The episode includes an estimated six-year time jump, according to Kang. The episode introduces Cailey Fleming as an older Judith, as well as the members of Magna's (Nadia Hilker) group, including Lauren Ridloff as Connie, Angel Theory as Kelly, Eleanor Matsuura as Yumiko, and Dan Fogler as Luke, who are key elements related to the Whisperers arc in the comic book series.

==Reception==

===Critical reception===
"What Comes After" received mostly positive reviews from critics, with praise being aimed at Andrew Lincoln's performance and the return of Jon Bernthal as Shane Walsh. On Rotten Tomatoes, the episode has an approval rating of 76% with an average score of 6.4 out of 10, based on 33 reviews, the lowest scoring episode of the season on the site. The critical consensus reads: "'What Comes After' serves as an emotionally raw and rousing farewell to series lead Andrew Lincoln, though some viewers may find Rick Grimes' ambiguous departure more of a cop out than a relief."

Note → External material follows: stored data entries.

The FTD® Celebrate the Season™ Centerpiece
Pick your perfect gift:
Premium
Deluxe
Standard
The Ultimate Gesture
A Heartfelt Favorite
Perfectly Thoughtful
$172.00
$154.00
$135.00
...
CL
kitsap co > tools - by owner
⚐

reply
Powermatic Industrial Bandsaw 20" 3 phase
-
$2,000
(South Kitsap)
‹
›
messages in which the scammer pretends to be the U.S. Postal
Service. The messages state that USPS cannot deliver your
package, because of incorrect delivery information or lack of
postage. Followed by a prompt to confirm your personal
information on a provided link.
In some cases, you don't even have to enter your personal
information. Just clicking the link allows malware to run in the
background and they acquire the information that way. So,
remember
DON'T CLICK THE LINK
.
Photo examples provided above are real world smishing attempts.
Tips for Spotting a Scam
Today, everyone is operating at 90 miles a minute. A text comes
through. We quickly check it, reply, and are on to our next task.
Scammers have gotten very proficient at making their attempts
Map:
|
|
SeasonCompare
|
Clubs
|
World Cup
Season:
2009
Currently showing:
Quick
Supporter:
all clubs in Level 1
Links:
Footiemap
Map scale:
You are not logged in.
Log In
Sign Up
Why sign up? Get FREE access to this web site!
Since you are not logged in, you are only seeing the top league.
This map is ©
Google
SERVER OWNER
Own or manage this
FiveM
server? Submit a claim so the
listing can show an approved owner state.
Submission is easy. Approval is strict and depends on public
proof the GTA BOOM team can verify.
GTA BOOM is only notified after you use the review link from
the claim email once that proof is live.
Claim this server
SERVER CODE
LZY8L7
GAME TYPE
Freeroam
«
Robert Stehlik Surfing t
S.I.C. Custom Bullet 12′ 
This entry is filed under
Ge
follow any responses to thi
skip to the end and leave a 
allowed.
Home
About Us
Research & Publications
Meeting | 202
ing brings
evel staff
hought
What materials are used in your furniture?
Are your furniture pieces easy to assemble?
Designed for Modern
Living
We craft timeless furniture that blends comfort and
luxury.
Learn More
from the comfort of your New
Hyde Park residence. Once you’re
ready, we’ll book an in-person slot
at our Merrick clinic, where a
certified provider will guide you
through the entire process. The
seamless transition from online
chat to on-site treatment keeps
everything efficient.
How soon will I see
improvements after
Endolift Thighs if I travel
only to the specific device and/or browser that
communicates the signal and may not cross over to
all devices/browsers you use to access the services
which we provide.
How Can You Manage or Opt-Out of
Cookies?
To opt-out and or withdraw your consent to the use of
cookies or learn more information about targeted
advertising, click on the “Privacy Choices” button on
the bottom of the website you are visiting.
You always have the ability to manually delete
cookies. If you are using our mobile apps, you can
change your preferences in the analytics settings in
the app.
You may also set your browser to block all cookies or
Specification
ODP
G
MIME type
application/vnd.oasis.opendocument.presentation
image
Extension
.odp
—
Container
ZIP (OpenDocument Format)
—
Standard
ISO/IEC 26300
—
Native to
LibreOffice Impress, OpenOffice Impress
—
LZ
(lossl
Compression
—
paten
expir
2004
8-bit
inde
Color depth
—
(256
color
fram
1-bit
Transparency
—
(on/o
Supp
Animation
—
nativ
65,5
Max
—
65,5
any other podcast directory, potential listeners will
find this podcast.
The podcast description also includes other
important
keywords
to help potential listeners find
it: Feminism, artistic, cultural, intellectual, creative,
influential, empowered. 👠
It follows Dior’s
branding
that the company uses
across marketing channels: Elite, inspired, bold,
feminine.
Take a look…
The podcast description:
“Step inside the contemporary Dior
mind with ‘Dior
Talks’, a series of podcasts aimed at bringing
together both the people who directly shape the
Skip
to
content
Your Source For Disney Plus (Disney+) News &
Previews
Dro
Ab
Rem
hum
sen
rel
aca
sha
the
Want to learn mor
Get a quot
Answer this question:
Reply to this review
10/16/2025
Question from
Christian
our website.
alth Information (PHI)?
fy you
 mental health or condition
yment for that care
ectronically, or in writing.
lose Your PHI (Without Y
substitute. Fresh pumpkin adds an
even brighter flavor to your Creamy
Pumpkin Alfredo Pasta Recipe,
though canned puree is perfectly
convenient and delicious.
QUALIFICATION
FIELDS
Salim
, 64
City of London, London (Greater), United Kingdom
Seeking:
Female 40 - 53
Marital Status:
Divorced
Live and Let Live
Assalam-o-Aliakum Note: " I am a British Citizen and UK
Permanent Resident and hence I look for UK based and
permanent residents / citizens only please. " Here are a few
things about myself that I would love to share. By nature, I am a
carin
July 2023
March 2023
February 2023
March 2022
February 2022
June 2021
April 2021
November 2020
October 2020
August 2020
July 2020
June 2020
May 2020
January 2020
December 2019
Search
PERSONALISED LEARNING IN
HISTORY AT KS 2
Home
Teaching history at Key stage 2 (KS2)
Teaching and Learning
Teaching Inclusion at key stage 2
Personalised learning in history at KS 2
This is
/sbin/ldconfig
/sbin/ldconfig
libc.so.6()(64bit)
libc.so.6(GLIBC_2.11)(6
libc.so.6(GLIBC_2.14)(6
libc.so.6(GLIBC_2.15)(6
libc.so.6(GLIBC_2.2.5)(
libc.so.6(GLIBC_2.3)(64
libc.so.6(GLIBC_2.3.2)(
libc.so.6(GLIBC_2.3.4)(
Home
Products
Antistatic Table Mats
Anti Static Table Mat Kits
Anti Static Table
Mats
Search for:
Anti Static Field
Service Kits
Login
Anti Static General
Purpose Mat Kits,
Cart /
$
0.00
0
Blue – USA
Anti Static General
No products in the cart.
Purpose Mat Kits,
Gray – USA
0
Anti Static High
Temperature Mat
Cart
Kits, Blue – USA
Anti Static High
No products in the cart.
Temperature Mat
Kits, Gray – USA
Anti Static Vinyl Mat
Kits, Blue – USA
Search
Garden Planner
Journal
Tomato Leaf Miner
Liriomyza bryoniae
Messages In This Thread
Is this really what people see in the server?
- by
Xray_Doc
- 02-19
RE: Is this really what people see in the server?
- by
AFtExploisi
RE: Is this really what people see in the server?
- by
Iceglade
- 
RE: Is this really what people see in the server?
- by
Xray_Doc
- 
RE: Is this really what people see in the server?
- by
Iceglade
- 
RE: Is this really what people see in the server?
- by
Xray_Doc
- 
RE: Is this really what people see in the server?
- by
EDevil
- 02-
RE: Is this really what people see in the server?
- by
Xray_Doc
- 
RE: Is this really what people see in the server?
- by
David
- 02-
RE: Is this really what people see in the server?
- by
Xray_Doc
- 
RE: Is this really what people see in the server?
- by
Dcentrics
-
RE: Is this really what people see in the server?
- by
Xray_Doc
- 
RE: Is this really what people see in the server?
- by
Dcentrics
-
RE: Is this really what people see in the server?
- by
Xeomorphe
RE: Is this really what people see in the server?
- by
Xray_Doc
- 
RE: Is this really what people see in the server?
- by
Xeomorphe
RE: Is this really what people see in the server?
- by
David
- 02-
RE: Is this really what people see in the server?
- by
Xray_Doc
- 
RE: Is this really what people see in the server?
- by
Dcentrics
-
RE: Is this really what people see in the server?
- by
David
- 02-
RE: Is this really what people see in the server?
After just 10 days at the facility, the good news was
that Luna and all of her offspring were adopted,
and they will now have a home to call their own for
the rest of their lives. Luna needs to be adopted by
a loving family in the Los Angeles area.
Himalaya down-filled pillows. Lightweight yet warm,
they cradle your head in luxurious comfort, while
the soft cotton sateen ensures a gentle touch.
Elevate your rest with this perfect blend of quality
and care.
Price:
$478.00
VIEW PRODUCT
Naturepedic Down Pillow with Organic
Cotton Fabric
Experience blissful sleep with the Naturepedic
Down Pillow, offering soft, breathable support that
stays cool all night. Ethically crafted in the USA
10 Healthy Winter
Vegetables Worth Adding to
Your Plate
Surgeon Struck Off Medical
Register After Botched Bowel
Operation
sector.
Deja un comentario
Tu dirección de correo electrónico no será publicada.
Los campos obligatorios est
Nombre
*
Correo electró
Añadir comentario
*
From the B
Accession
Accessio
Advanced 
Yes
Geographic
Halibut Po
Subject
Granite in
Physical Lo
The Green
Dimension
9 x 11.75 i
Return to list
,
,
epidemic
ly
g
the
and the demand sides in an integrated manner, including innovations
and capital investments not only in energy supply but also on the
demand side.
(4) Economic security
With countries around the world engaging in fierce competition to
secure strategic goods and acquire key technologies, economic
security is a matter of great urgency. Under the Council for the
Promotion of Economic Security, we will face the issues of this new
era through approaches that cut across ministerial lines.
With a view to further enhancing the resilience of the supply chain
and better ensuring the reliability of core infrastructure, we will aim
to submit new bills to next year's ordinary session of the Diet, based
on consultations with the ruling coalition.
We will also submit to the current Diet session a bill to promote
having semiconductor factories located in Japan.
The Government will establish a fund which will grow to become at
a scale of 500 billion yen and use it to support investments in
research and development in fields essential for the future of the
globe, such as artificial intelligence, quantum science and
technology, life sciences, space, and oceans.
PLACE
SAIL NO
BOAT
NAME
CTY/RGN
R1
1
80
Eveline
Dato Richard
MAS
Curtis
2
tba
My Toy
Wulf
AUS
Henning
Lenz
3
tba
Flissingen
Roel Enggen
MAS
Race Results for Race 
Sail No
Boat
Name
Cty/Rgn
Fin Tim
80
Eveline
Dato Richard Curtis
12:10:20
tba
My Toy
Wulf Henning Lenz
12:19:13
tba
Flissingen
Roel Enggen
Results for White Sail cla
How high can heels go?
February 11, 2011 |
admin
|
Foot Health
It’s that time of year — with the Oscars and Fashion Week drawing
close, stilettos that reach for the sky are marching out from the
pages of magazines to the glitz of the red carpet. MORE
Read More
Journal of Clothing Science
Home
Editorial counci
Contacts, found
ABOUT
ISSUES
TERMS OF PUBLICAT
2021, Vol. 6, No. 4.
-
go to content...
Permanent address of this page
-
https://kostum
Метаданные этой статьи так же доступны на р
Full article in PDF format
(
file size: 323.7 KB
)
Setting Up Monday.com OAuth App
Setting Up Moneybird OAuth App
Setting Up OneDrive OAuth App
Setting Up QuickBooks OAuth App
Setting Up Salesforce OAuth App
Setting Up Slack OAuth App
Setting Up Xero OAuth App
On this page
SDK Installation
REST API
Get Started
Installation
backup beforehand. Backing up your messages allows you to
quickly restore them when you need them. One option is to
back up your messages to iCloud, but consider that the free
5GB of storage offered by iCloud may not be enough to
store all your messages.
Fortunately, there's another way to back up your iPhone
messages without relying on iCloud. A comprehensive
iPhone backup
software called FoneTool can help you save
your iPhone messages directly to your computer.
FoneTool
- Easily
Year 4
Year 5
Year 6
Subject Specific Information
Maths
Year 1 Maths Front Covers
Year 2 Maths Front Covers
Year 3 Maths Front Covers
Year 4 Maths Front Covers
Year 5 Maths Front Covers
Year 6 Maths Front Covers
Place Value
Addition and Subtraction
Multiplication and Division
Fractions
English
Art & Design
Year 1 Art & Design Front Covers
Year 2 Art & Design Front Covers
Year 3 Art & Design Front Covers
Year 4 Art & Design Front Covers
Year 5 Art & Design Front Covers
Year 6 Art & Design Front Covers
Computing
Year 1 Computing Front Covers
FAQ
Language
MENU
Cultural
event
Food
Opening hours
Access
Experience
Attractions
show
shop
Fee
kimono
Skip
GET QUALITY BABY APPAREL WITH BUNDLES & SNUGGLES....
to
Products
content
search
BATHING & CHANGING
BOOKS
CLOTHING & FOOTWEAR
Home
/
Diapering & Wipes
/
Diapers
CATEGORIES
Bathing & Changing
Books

Jeff Stone writing for Indiewire praised the episode with a qualification of B and in his review he said: ""What Comes After," at least before things take a serious turn for the bonkers, is a perfectly acceptable, if somewhat, cliché-ridden hour of television, with some extremely welcome returns." Megan McCluskey of Time Magazine praised the Lincoln's development and said: "The Walking Dead has a sprawling cast of characters, but the story at its core has always revolved around Rick's leadership of the group of survivors." Noetta Harjo of Geek Girl Authority praised the episode and wrote: "I was bawling like a baby. I enjoyed all of the callbacks to episode one. And seeing the return of Jon Bernthal, Scott Wilson and Sonequa Martin-Green was heartwarming."

===Ratings===
"What Comes After" received a total viewership of 5.41 million with a 2.1 rating in adults aged 18–49. It was the highest-rated cable program of the night, and the episode marked an increase in viewership from the previous week.